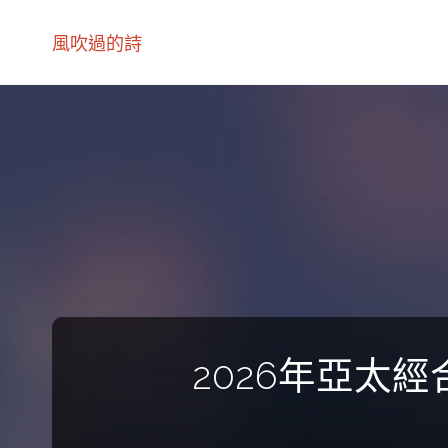
風吹過的詩
2026年亞太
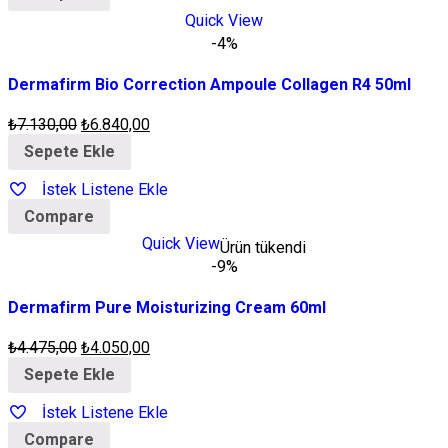
Quick View
-4%
Dermafirm Bio Correction Ampoule Collagen R4 50ml
₺
7.130,00
₺
6.840,00
Sepete Ekle
İstek Listene Ekle
Compare
Quick View
Ürün tükendi
-9%
Dermafirm Pure Moisturizing Cream 60ml
₺
4.475,00
₺
4.050,00
Sepete Ekle
İstek Listene Ekle
Compare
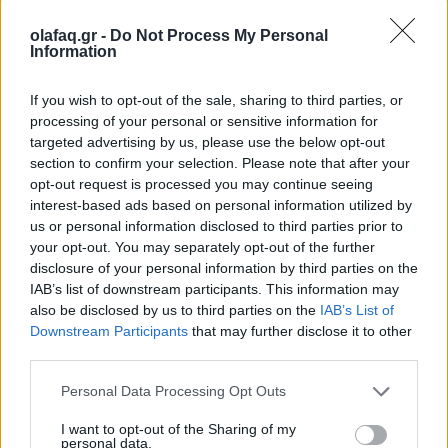
Ορισμένοι από αυτούς συνδέονται στενά με το
olafaq.gr -
Do Not Process My Personal
Information
πολιτικό κατεστημένο της χώρας και αυτό έχει ως
αποτέλεσμα, ο Τύπος να είναι αρκετά διχαστικός και
If you wish to opt-out of the sale, sharing to third parties, or
processing of your personal or sensitive information for
να πολώνει.
targeted advertising by us, please use the below opt-out
section to confirm your selection. Please note that after your
Το πολιτικό πλαίσιο
opt-out request is processed you may continue seeing
interest-based ads based on personal information utilized by
us or personal information disclosed to third parties prior to
Η ανεξαρτησία των δημόσιων μέσων ενημέρωσης
your opt-out. You may separately opt-out of the further
κινδυνεύει λόγω της εποπτείας του κυβερνητικού
disclosure of your personal information by third parties on the
IAB’s list of downstream participants. This information may
εκπροσώπου. Ούτε η παρούσα ούτε η προηγούμενη
also be disclosed by us to third parties on the
IAB’s List of
κυβέρνηση προέβησαν σε ουσιαστικές αλλαγές στη
Downstream Participants
that may further disclose it to other
third parties.
ρυθμιστική αρχή ραδιοτηλεόρασης, το Εθνικό
Personal Data Processing Opt Outs
Συμβούλιο Ραδιοφωνίας και Τηλεόρασης, το οποίο
έχει επικριθεί για την βραδύτητα και
I want to opt-out of the Sharing of my
personal data.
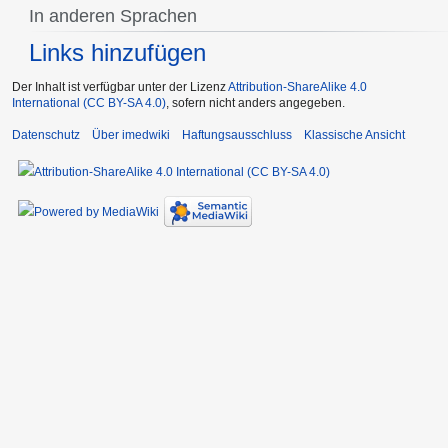
In anderen Sprachen
Links hinzufügen
Der Inhalt ist verfügbar unter der Lizenz
Attribution-ShareAlike 4.0
International (CC BY-SA 4.0)
, sofern nicht anders angegeben.
Datenschutz
Über imedwiki
Haftungsausschluss
Klassische Ansicht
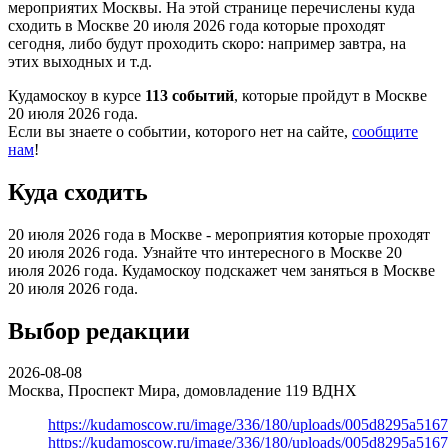
мероприятих Москвы. На этой странице перечислены куда
сходить в Москве 20 июля 2026 года которые проходят
сегодня, либо будут проходить скоро: например завтра, на
этих выходных и т.д.
Кудамоскоу в курсе
113 событий
, которые пройдут в Москве
20 июля 2026 года.
Если вы знаете о событии, которого нет на сайте,
сообщите
нам
!
Куда сходить
20 июля 2026 года в Москве - мероприятия которые проходят
20 июля 2026 года. Узнайте что интересного в Москве 20
июля 2026 года. Кудамоскоу подскажет чем заняться в Москве
20 июля 2026 года.
Выбор редакции
2026-08-08
Москва, Проспект Мира, домовладение 119
ВДНХ
https://kudamoscow.ru/image/336/180/uploads/005d8295a516
https://kudamoscow.ru/image/336/180/uploads/005d8295a516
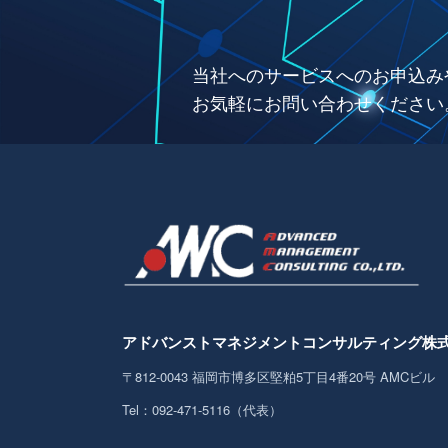
当社へのサービスへのお申込み
お気軽にお問い合わせください
アドバンストマネジメント
コンサルティング株
〒812-0043
福岡市博多区堅粕5丁目4番20号 AMCビル
Tel：092-471-5116（代表）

-=-=-=-=-

_Task statement_: Output exactly the lines above that lie between the line with "section to confirm" and the line with "Klassische Ansicht", those two lines included, and no pictures.

_Reply_:
section to confirm your selection. Please note that after your
Το πολιτικό πλαίσιο
opt-out request is processed you may continue seeing
interest-based ads based on personal information utilized by
us or personal information disclosed to third parties prior to
Η ανεξαρτησία των δημόσιων μέσων ενημέρωσης
your opt-out. You may separately opt-out of the further
κινδυνεύει λόγω της εποπτείας του κυβερνητικού
disclosure of your personal information by third parties on the
IAB’s list of downstream participants. This information may
εκπροσώπου. Ούτε η παρούσα ούτε η προηγούμενη
also be disclosed by us to third parties on the
IAB’s List of
κυβέρνηση προέβησαν σε ουσιαστικές αλλαγές στη
Downstream Participants
that may further disclose it to other
third parties.
ρυθμιστική αρχή ραδιοτηλεόρασης, το Εθνικό
Personal Data Processing Opt Outs
Συμβούλιο Ραδιοφωνίας και Τηλεόρασης, το οποίο
έχει επικριθεί για την βραδύτητα και
I want to opt-out of the Sharing of my
personal data.
In anderen Sprachen
Links hinzufügen
Der Inhalt ist verfügbar unter der Lizenz
Attribution-ShareAlike 4.0
International (CC BY-SA 4.0)
, sofern nicht anders angegeben.
Datenschutz
Über imedwiki
Haftungsausschluss
Klassische Ansicht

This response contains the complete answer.